WDP 003cWD 200.0.0 Dropping the stick as I sat down, stubbed my toe against the recliner’s metal foot, and wanted to cry. But I didn’t. Instead, I left the stick where it had fallen, plumped onto the chair, I silently cursed life, and tried to nod off to sleep, again. Futility came to mind, accompanied by an acceptance of the situation?

WDP 003hWD 200.0.0 The stinging from the middle toe demanded some relief, so I rubbed in some of the Phorpain gel and then dropped the tube from my fingers as the finger-end neurotransmitters failed. I used the handily placed on the other seat kitchen towels, to wipe up the gel from the seat cover, floor my stomach and legs. Of course, bending down to get the gel off of the carpet, merely set-off Dizzy Dennis again, who had been calm, as the stubbed toe replaced him in the urgency stakes.

Depression and exasperation reigned, mangling their way deeply through, into my grey-cell box.

I hope for a better day, tomorrow.

5 thoughts on “Inchcock Today – Wednesday 25th December 2019: Dysphoria reinged today. Tsk!

  1. Merry Christmas! Bah Humbug! That’s good that Pete’s condition, though rare, is not dire. Your legs are turning into masterworks of art.

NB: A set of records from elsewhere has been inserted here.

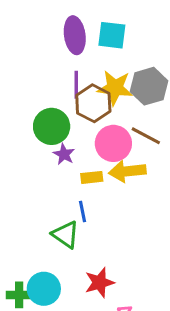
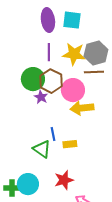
brown hexagon: (93, 103) -> (51, 81), moved
brown line: (146, 136) -> (94, 72), moved, turned -30
yellow rectangle: (92, 177) -> (70, 144), moved

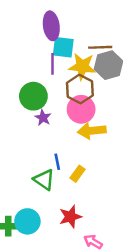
cyan square: (72, 20) -> (63, 47), moved
brown line: (94, 72) -> (100, 47), moved
brown hexagon: (51, 81) -> (80, 89), moved
yellow rectangle: (70, 144) -> (78, 174), turned -48

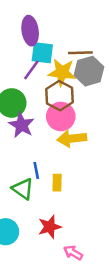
purple line: (52, 64) -> (31, 70), turned 36
purple star: (43, 118) -> (22, 125), size x1.5
yellow rectangle: (78, 174) -> (57, 183), turned -35

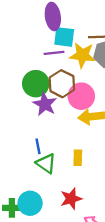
purple line: (31, 70) -> (54, 53), turned 48
brown hexagon: (60, 96) -> (62, 84), moved
blue line: (36, 170) -> (38, 146), moved

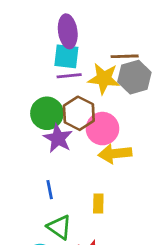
cyan square: (64, 37) -> (66, 56), moved
green triangle: (46, 163) -> (59, 227), moved

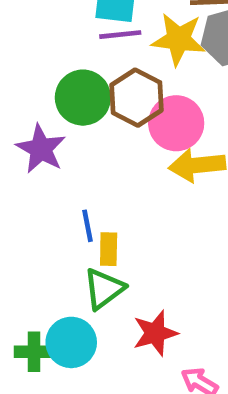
purple star: (58, 138) -> (41, 149), moved
yellow rectangle: (98, 204) -> (109, 249), moved
green triangle: (59, 227) -> (104, 289), turned 48

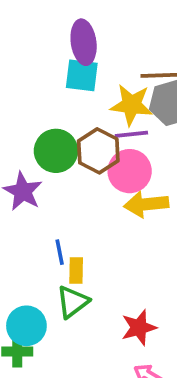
purple line: (120, 35) -> (131, 134), moved
red star: (155, 333) -> (139, 328), moved
cyan circle: (71, 342) -> (26, 326), moved

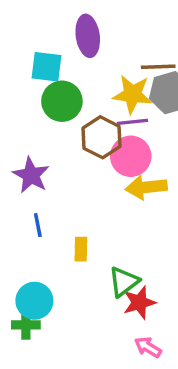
cyan square: (82, 75) -> (46, 67), moved
green circle: (56, 151) -> (62, 101), moved
blue line: (60, 252) -> (38, 225), moved
green triangle: (73, 302) -> (124, 282), moved

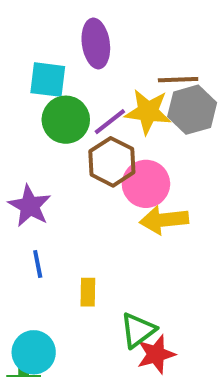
purple line: (132, 122) -> (110, 122), moved, turned -32

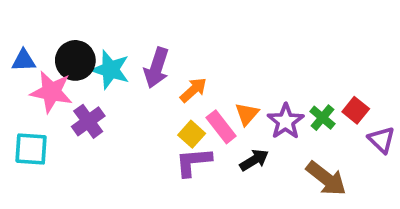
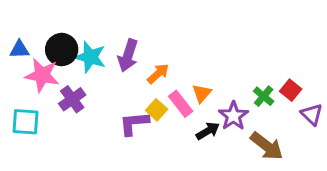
purple star: (286, 121) -> (233, 116), moved
purple L-shape: (193, 162) -> (134, 123), moved

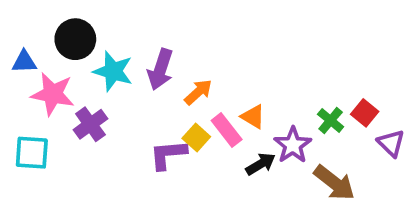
black circle: (62, 50) -> (75, 39), moved
orange triangle: (202, 93) -> (253, 117), turned -40

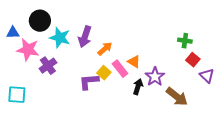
green cross: (331, 120) -> (185, 41), moved, turned -32
cyan square: (32, 153) -> (17, 95), moved
black arrow: (261, 164) -> (138, 87), turned -42

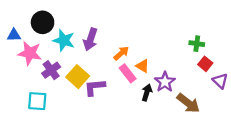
orange arrow: (105, 49) -> (121, 53), moved
yellow square: (104, 73) -> (78, 77), moved, size x1.5
cyan square: (17, 95) -> (37, 101), moved

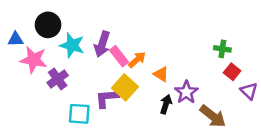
pink rectangle: (128, 73) -> (119, 56), moved
yellow square: (78, 77) -> (125, 87), moved
cyan square: (37, 101) -> (79, 114), moved

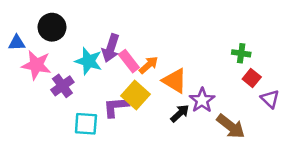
cyan star: (72, 45) -> (89, 61), moved
orange triangle: (161, 74) -> (175, 81), size x1.5
black arrow: (166, 104) -> (180, 113), turned 30

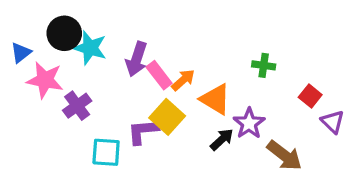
blue triangle: (17, 43) -> (21, 53), turned -36
green cross: (241, 53) -> (264, 65), moved
cyan star: (89, 61) -> (90, 48), moved

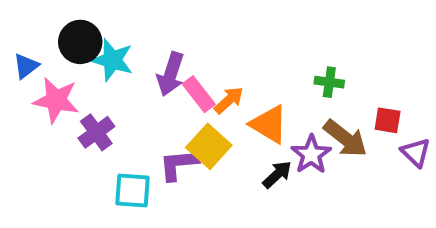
red square: (310, 96) -> (388, 120), turned -30
brown arrow: (284, 155) -> (345, 138), moved

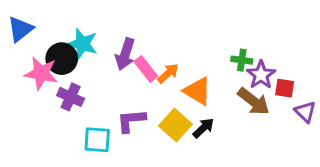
black circle: (80, 42) -> (62, 59), moved
blue triangle: (26, 66) -> (20, 29), moved, size x1.4
purple cross: (96, 132) -> (71, 97), turned -30
yellow square: (209, 146) -> (175, 125), moved
purple star: (311, 154) -> (261, 75), moved

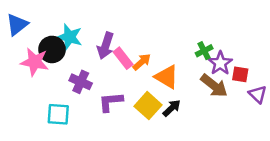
green cross: (242, 60) -> (204, 51), turned -35
purple cross: (71, 97) -> (81, 82), moved
cyan square: (97, 140) -> (58, 114), moved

The colors are phenomenal; however, that ankle ulcer doesn’t look good. It looks like an ankle-biter has been gnawing on your leg. That’s nice you found your lens cap. The ghosts, goblins, pixies or fairies were probably playing with it and finally put it back.

    I took a quick look at Amazon, and there are shower recliners available that have a toilet seat so you could sit, recline and sleep in with your bucket underneath and not have to hurt yourself making emergency hobbles to the throne. Although there are two problems I see right off hand: 1) it would get a little drafty on your backside reclining with your bare bum on the seat over the hole. 2) They are expensive, around $300 or $400 dollars.

    That sounded like a very painful toe stubbing. I’m sorry the Phorpain gel gave you so much trouble. It was probably possessed by a demon waiting to help you make a mess with it.

    • Cheers, Tim.
      The legs this morning have lost all their vibrant colours and have gone back to pale and aneamiceness. Less varicose and spider veins as well? But it makes for a bit of interest that the Tate has missed out on! Haha!
      The lens cap incident (Could be a book or film title, that!), your idea that the ghosts, goblins, pixies or fairies were probably playing with it and finally put it back, has a ring of possibilities!
      Amazonian save a trips, eh? The two reasons you found, are enough not to bother. Hahaha!
      Those helpful demons are a nuisance! I’ve got a lovely rock-hard yet sticky mess on the recliner arm now, how to get it off is a challenge.
      I looked up Pete’s problem this morning, it looks far less dangerous now. I’m putting the search results in the blog later on. Pete was wondering what you might offer on the subject. He’s another fan of yours.
      I hope the weather is kind.
      TTFNski, Sir.

      • I don’t know anything about gastro-intestinal issues. I’ll see if my brother-in-law, who’s a nurse, knows anything about it. But I am having a colonoscopy tomorrow. The old camera up the butt procedure is no fun. This is prep day. I can only drink clear liquids all day. At 6:00 this evening I start on the GoLytely, but there is nothing light about it. I’m taking Dave Berry’s advice and putting seatbelts on the toilet.

      • All the very best of luck, Tim.
        This brings back the memories… (Shudder) Hehe! I anticipate your Incoming-Discomfort-Alert-Adopted mode to be engaged?
        The camera and lazer up there, I agree, are no fun! (Double-Shudder).
        The GoLYTELY reads as being an excellent cleaner. I wish they’d had it when mine were done. Haha!
        Fingers crossed for an easy procedure, Sir.